Sekarang mereka tidak berada dalam lingkaran kekuasaan nasional. Untuk itu, mempertahankan singgasana raja-raja kecil mereka adalah sebuah keniscayaan. Mengingat perolehan kursi dewan anjlok, ikhwan dan akhwat pun bingung. Padahal eksodus besar-besaran warga Bogor, Bekasi, Tangerang kader-kader dan simpatisan mereka sudah rame-rame bikin KTP di Depok sejak setahun yang lalu.
Hasil Pemilu Legislatif 2014 di Depok membuktikan rakyat sudah muak dengan kemunafikan mereka.

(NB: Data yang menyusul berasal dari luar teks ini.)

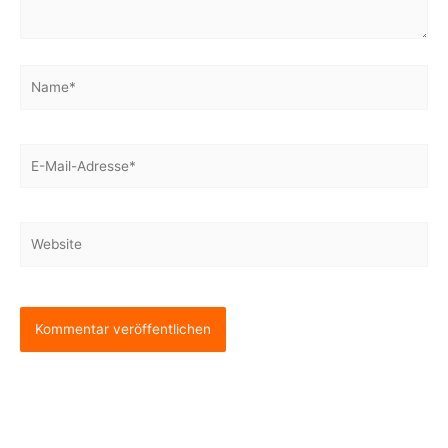
Name*
E-
Mail-
Adresse*
Website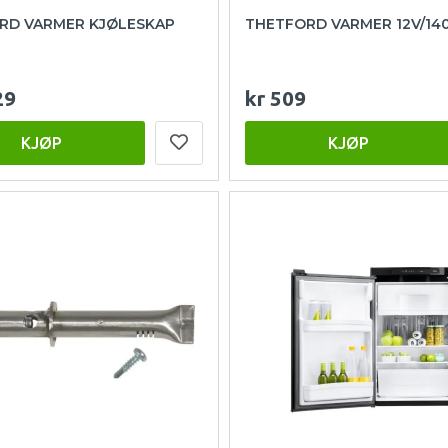
RD VARMER KJØLESKAP
THETFORD VARMER 12V/1
29
kr 509
KJØP
KJØP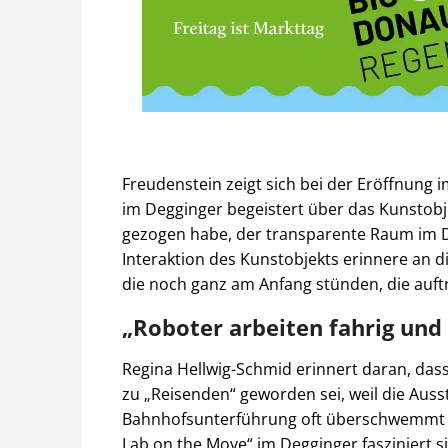
Freudenstein zeigt sich bei der Eröffnung
im Degginger begeistert über das Kunstobj
gezogen habe, der transparente Raum im D
Interaktion des Kunstobjekts erinnere an di
die noch ganz am Anfang stünden, die auf
„Roboter arbeiten fahrig und
Regina Hellwig-Schmid erinnert daran, da
zu „Reisenden“ geworden sei, weil die Auss
Bahnhofsunterführung oft überschwemmt w
Lab on the Move“ im Degginger fasziniert si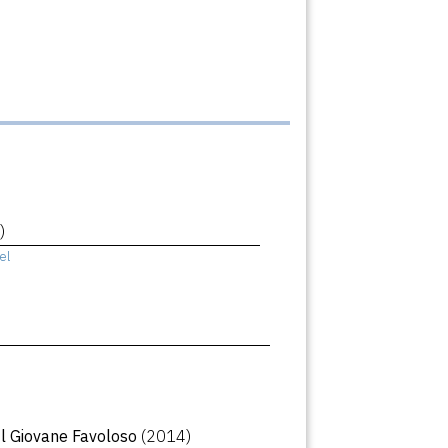
)
el
Il Giovane Favoloso
(2014)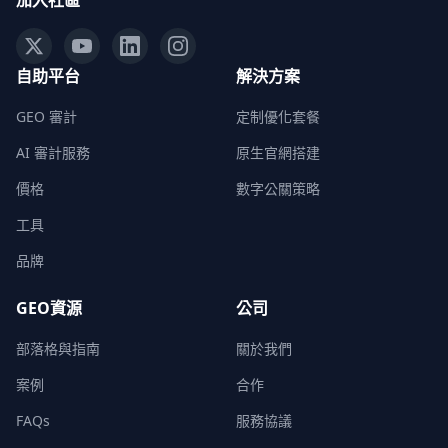
加入社區
自助平台
解決方案
GEO 審計
定制優化套餐
AI 審計服務
原生官網搭建
價格
數字公關策略
工具
品牌
GEO資源
公司
部落格與指南
關於我們
案例
合作
FAQs
服務協議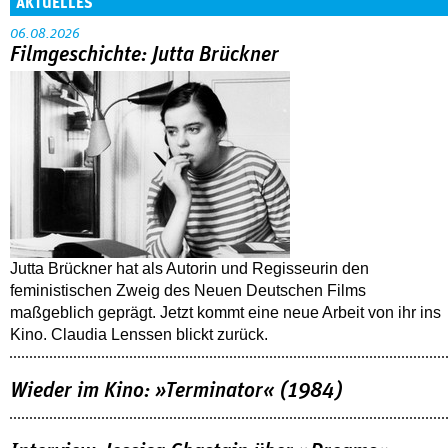
AKTUELLES
06.08.2026
Filmgeschichte: Jutta Brückner
Jutta Brückner hat als Autorin und Regisseurin den
feministischen Zweig des Neuen Deutschen Films
maßgeblich geprägt. Jetzt kommt eine neue Arbeit von ihr ins
Kino. Claudia Lenssen blickt zurück.
Wieder im Kino: »Terminator« (1984)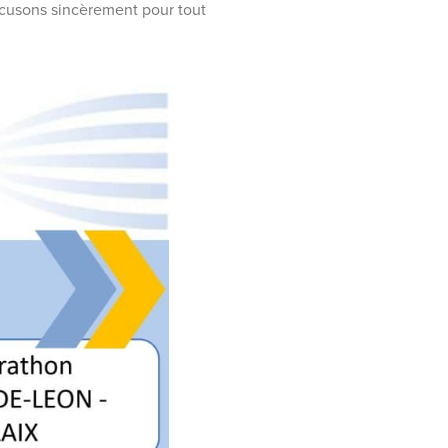
cusons sincèrement pour tout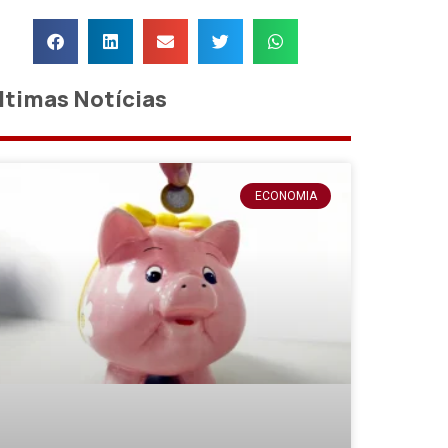
ltimas Notícias
ECONOMIA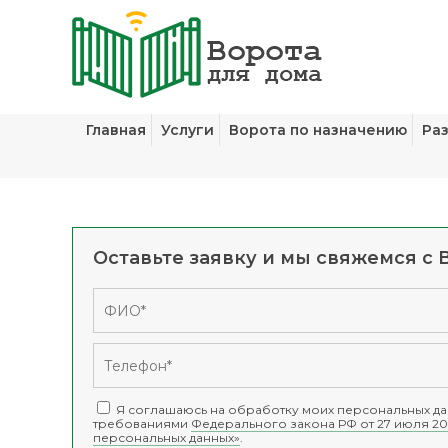
Главная
Услуги
Ворота по назначению
Ра
Оставьте заявку и мы свяжемся с 
Я соглашаюсь на обработку моих персональных дан
требованиями
Федерального закона РФ от 27 июля 20
персональных данных»
.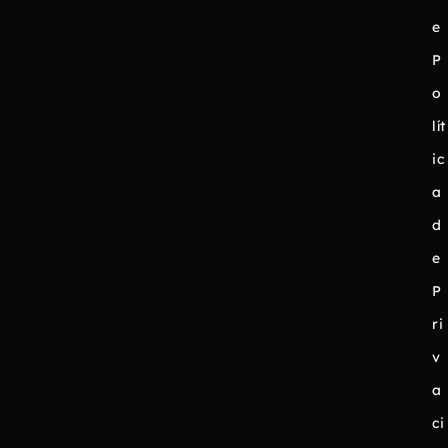
e
P
o
lít
ic
a
d
e
P
ri
v
a
ci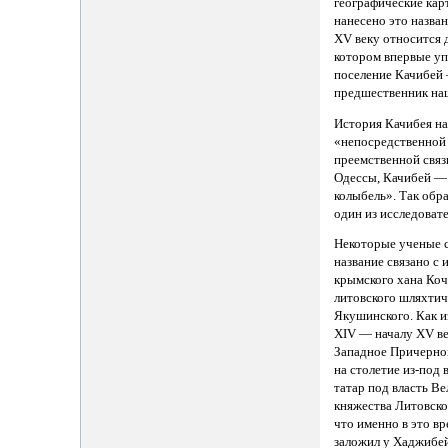
географические кар
нанесено это назван
XV веку относится 
котором впервые у
поселение Качибей
предшественник наш
История Качибея на
«непосредственной
преемственной связ
Одессы, Качибей — 
колыбель». Так обр
один из исследовате
Некоторые ученые с
название связано с
крымского хана Коч
литовского шляхти
Якушинского. Как и
XIV — началу XV ве
Западное Причерно
на столетие из-под
татар под власть Ве
княжества Литовско
что именно в это в
заложил у Хаджибе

Pilkada Depok adalah momentum bagi mereka untuk bangkit. Menata kembali kekuatan yang terserak. Karena bagaimanapun, mesin mereka bisa hidup dengan bahan bakar "Sekolah Islam Terpadu, Yayasan, Bimbel, properti, dan project-project kesehatan".
Sadarlah, kawan. Kemenangan kita sudah di depan mata. Untuk mengembalikan Depok yang nyaman bagi semua. Yang guyub tanpa ideologi impor 'gurun pasir' perusak tatanan kerukunan hidup umat beragama.
Salam Rahmatan lil alamiin. Salam Pancasila. Dan salam PERUBAHAN. Coblos Nomor SATU (1). Dimas Babai. Yuk rame-rame ke TPS. Masih ada waktu.